Health insurance customers can hand over their fitness data to land themselves an Apple Watch at a discounted price, providing they exercise strenuously for two years.

Vitality, in its Active Rewards promotion, sells the wearable for £69 with the remaining balance charged dependent on how much activity the Apple Watch measures in terms of “points”.  

Nick Read, commercial director at Vitality, said the points are awarded based on “steps, heart rate and visits to partner gyms”, with the money paid back split into five different categories.

However, there is unease with the privacy implications of such deals.

Jim Killock, executive director of Open Rights Group, said the offer was “concerning”.

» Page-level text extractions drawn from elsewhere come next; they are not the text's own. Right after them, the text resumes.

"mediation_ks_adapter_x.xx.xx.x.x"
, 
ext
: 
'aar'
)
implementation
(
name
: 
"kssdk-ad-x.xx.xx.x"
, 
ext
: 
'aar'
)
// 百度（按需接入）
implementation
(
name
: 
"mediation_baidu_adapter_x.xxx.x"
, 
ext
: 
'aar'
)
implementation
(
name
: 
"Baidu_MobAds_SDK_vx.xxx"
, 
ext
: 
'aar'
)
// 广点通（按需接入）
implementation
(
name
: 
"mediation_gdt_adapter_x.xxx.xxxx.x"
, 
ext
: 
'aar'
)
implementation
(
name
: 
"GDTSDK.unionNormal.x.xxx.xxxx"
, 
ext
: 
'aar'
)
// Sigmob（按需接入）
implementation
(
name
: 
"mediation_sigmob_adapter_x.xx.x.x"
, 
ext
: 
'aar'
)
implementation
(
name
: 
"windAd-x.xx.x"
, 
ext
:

“It’s going to be tempting to get people to sign over their data for peak deals. That’s not a fair bargain, because people do not necessarily know the consequences or the risks they are taking with sharing their data in that kind of way.”

For the Vitality programme, in order to achieve 160+ points each month, and avoid a £12.50 monthly fee, your fitness regime could include a hefty 250,000 steps (12,500 a day) or half hour exercise at 70% maximum heart rate split, both split evenly across 20 days.

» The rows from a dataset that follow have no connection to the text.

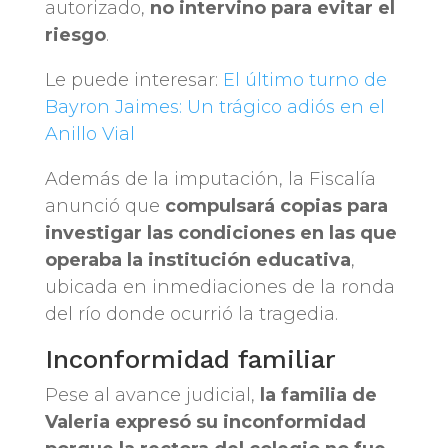
autorizado,
no intervino para evitar el
riesgo
.
Le puede interesar:
El último turno de
Bayron Jaimes: Un trágico adiós en el
Anillo Vial
Además de la imputación, la Fiscalía
anunció que
compulsará copias para
investigar las condiciones en las que
operaba la institución educativa
,
ubicada en inmediaciones de la ronda
del río donde ocurrió la tragedia.
Inconformidad familiar
Pese al avance judicial,
la familia de
Valeria expresó su inconformidad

NHS Choices estimates the average person walks 3000 to 4000 steps a day.

However, if you only achieve less than 40 points a month, the bill for £369 Apple Watch come due in 24 monthly instalments.

This arrangement would also allow your health insurer knowing precisely how much you exercise, potentially affecting your insurance premium.

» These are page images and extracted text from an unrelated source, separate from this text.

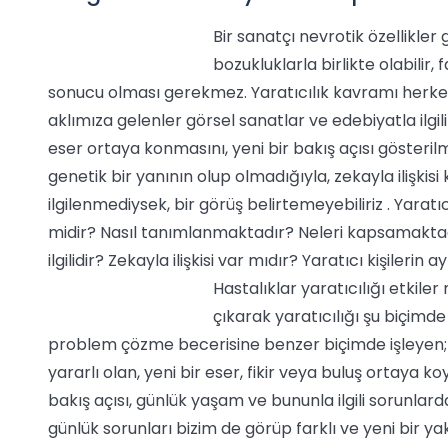
Bir sanatçı nevrotik özellikler 
bozukluklarla birlikte olabilir,
sonucu olması gerekmez. Yaratıcılık kavramı herkest
aklımıza gelenler görsel sanatlar ve edebiyatla ilgili 
eser ortaya konmasını, yeni bir bakış açısı gösterilm
genetik bir yanının olup olmadığıyla, zekayla ilişki
ilgilenmediysek, bir görüş belirtemeyebiliriz . Yar
midir? Nasıl tanımlanmaktadır? Neleri kapsamaktadı
ilgilidir? Zekayla ilişkisi var mıdır? Yaratıcı kişile
Hastalıklar yaratıcılığı etkiler
çıkarak yaratıcılığı şu biçimde
problem çözme becerisine benzer biçimde işleyen; est
yararlı olan, yeni bir eser, fikir veya buluş ortaya ko
bakış açısı, günlük yaşam ve bununla ilgili sorunlar
günlük sorunları bizim de görüp farklı ve yeni bir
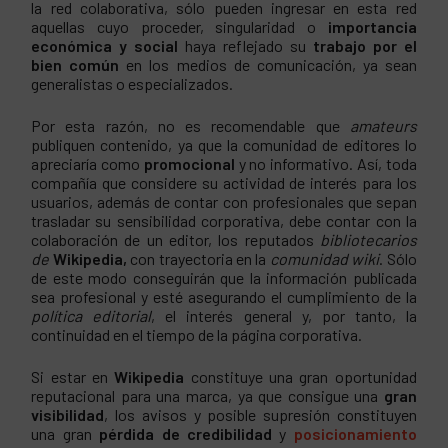
la red colaborativa, sólo pueden ingresar en esta red
aquellas cuyo proceder, singularidad o
importancia
económica y social
haya reflejado su
trabajo por el
bien común
en los medios de comunicación, ya sean
generalistas o especializados.
Por esta razón, no es recomendable que
amateurs
publiquen contenido, ya que la comunidad de editores lo
apreciaría como
promocional
y no informativo. Así, toda
compañía que considere su actividad de interés para los
usuarios, además de contar con profesionales que sepan
trasladar su sensibilidad corporativa, debe contar con la
colaboración de un editor, los reputados
bibliotecarios
de
Wikipedia,
con trayectoria en la
comunidad wiki
. Sólo
de este modo conseguirán que la información publicada
sea profesional y esté asegurando el cumplimiento de la
política editorial
, el interés general y, por tanto, la
continuidad en el tiempo de la página corporativa.
Si estar en
Wikipedia
constituye una gran oportunidad
reputacional para una marca, ya que consigue una
gran
visibilidad
, los avisos y posible supresión constituyen
una gran
pérdida de credibilidad
y
posicionamiento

Active Rewards is a development in Vitality’s “shared value insurance model”, which was described in a statement as incentivising “members to make healthy lifestyle choices for the benefit of their own long-term health, and society as a whole”.

Read said in 2017 Vitality “wellness engagement is a key determinant of your insurance premium”.

“This structure explicitly recognises that members who look after their health should pay reduced insurance premiums in the long term.”

This would then be mirrored in the life insurance arm of the company, “where premiums are reduced based on engagement in the Vitality Wellness programme”.

Killock said people signing up to these kinds of discounts should be “really wary of these sorts of bargains”.

The General Data Protection Regulation, which is expected to come into effect May 2018, should influence these promotions, said Killock. “If you fall out with this provider, you need to be able to say to them, delete my information.” 

“If this is enforced these bargains, these contracts, are a little bit fairer and you have the possibility of escaping on the privacy side.”

The scheme has been available in the UK since mid-October and is run in the United States and South Africa.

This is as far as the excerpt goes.